Die Liege LC4 bzw. Chaise longue basculante, 1928
Eines der bekanntesten Perriand Möbel dürfte die Liege LC4 mit dem charakteristischen Doppelknick ihrer hochliegenden Fußablage sein, die – wie etliche ihrer übrigen Möbel – noch immer in Lizenz hergestellt wird und im Handel erhältlich ist. In Le Corbusiers Zeichnung der neun Funktionen sollte sie die fehlende Nummer 4 ausfüllen. Obwohl Charlotte Perriand die Designerin war, erhielt die ‚4‘ die Buchstaben LC vorangestellt. Auch bei der von Perriand initiierten Patentschrift, wurde auf gewisse Eitelkeiten nicht verzichtet. So stand zunächst ihr Name als der eigentlichen Designerin an erster Stelle des Patents, vor ihren Partnern Le Corbusier und Jeanneret, bis bald darauf Le Corbusier auf einer alphabetischen Reihenfolge bestand, die ihn an die erste und Perriand an die letzte Stelle beförderte.
Mit dem Patent ließ sie sich das Gleitsystem der zweiteiligen Liege, bestehend aus Basis und separater Liegefläche, schützen. An der Unterseite der Liegefläche ist ein Stahlrohrbogen, der auf der Basis ruht. Durch Verschieben der Liegefläche änderte sich der Winkel der liegenden Person zur Horizontalen. Ohne mechanische Bauteile konnte auf diese Weise zwischen vier Funktionen variiert werden, so dass das Möbel je nach Position der Liege auf der Basis ein gewöhnlicher Stuhl, eine Liege oder ein Liegestuhl sein konnte bzw. bei Abnahme der Liege von der Basis als Schaukelstuhl benutzt werden konnte.
Armlehnsessel mit geneigter Rückenlehne LC1 – Fauteuil dossier basculante, 1928
Dieser Sessel entstand zeitgleich mit der Liege LC4 im Jahr 1928. Inspiriert wurde sie dazu durch einen traditionellen Kolonialstuhl aus Holz und Leder mit einer beweglichen Rückenlehne.
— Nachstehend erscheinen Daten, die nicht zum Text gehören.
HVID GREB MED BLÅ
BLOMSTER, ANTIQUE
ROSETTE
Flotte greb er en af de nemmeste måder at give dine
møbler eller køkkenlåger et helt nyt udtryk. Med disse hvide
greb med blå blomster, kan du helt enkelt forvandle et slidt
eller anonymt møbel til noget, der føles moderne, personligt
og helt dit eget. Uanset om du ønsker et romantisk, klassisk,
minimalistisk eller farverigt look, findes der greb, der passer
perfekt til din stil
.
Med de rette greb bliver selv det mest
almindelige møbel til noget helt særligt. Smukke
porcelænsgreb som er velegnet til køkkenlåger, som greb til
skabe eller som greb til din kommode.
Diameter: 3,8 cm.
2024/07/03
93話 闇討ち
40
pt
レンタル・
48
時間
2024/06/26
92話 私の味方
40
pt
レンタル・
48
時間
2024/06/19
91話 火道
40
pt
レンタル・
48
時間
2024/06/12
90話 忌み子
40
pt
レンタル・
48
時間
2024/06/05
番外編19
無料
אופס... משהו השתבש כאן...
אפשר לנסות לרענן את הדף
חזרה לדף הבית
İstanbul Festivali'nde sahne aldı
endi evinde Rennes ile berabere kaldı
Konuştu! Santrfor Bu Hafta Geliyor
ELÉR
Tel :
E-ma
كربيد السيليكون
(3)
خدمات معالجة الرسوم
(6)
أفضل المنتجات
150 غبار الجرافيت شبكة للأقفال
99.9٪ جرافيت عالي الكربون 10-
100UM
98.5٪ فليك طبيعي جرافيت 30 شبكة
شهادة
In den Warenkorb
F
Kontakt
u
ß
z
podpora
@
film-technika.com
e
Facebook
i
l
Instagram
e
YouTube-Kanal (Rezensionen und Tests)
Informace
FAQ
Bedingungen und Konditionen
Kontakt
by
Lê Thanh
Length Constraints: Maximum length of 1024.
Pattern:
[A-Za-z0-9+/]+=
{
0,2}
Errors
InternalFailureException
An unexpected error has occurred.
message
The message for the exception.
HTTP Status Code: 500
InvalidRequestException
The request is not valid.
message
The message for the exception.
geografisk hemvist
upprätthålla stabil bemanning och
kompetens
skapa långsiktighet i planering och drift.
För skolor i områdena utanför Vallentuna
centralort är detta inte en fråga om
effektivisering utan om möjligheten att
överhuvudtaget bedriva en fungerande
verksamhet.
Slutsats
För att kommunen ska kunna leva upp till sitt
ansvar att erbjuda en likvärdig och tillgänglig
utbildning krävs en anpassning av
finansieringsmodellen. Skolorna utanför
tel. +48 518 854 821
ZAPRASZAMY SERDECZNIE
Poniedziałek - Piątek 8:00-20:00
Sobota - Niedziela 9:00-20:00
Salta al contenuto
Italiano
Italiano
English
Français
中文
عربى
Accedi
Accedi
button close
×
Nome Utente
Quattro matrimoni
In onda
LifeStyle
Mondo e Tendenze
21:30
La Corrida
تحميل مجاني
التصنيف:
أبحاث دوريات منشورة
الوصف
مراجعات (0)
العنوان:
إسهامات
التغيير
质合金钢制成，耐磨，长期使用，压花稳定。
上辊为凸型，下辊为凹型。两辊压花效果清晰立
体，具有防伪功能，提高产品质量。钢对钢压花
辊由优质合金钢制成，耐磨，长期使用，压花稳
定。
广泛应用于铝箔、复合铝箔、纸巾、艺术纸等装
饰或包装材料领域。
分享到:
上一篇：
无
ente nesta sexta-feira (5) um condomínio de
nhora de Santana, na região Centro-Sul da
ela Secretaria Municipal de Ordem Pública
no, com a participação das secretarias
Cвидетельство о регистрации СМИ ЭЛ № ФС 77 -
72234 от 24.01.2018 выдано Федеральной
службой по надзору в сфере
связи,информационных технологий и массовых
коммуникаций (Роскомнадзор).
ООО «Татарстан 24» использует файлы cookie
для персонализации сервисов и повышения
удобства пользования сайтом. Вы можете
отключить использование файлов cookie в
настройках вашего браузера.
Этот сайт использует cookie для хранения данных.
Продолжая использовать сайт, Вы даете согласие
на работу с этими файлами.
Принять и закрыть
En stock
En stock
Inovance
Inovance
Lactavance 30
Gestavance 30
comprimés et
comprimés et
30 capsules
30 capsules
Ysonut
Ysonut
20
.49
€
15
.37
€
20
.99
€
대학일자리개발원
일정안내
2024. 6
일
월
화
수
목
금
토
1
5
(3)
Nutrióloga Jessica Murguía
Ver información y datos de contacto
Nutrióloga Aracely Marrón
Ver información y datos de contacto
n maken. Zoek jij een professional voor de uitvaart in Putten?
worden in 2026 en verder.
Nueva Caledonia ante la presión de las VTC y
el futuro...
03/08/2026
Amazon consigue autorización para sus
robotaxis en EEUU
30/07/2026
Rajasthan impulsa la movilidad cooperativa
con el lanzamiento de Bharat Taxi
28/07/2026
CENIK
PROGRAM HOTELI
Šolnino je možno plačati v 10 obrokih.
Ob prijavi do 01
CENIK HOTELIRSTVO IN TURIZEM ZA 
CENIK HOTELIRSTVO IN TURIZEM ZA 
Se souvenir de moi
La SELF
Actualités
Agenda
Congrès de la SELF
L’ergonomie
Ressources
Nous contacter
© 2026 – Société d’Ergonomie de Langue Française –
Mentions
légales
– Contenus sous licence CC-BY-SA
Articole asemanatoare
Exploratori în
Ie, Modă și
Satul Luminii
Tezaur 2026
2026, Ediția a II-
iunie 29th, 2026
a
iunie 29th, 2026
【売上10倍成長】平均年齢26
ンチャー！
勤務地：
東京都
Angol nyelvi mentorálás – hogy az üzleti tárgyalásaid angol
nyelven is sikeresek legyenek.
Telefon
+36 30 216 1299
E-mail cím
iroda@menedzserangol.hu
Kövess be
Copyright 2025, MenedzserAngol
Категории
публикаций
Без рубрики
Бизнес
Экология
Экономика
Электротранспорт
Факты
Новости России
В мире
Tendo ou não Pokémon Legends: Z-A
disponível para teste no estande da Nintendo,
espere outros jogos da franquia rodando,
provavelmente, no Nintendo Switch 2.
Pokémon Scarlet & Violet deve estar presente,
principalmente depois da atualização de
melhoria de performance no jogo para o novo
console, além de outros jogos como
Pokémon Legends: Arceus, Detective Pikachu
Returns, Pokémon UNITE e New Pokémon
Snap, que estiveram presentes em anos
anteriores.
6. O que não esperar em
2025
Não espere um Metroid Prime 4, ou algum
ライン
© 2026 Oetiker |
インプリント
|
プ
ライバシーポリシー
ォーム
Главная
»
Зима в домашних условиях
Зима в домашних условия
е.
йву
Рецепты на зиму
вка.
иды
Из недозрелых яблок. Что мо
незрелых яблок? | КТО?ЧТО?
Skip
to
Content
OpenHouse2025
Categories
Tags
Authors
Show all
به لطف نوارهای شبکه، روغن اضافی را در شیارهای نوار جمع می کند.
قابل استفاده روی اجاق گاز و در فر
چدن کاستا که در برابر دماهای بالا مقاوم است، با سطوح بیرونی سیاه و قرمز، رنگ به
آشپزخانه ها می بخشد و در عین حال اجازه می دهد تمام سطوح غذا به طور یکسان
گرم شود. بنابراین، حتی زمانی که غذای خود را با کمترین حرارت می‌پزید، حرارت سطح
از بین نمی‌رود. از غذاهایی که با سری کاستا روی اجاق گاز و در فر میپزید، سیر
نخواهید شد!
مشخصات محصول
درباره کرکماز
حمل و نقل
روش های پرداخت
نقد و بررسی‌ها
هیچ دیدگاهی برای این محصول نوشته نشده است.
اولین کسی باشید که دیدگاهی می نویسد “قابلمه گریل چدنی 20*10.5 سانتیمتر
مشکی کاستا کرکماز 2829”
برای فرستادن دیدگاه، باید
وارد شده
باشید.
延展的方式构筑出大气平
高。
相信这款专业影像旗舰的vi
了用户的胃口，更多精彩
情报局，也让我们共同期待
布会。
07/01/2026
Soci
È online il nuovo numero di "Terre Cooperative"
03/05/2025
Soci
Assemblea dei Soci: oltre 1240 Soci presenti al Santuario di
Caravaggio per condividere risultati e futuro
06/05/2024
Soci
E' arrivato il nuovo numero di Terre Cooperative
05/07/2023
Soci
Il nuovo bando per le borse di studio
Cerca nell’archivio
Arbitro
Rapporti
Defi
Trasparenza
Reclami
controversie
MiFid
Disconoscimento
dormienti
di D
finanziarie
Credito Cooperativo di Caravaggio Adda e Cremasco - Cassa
Der Stuhl gehörte Marcel Levaillant, einem Kunden von Le Corbusier. Mit der Weiterentwicklung und Transformation des Stuhls in die Moderne, sollte die Position 1 von Le Corbusiers neun Vorgaben abgedeckt werden.
Dem ersten Entwurf Perriands aus gebogenem Stahlrohr im Februar 1928 mangelte es an Eleganz und Schwung der Form. Seine Proportionen waren ungünstig gewählt, die Sitzfläche zu tief, was ihn optisch wuchtig und unbequem machte. Dieser Ansatz mit einem charakteristischen ‚U‘ aus Stahlrohr in der Frontansicht wurde rasch verworfen.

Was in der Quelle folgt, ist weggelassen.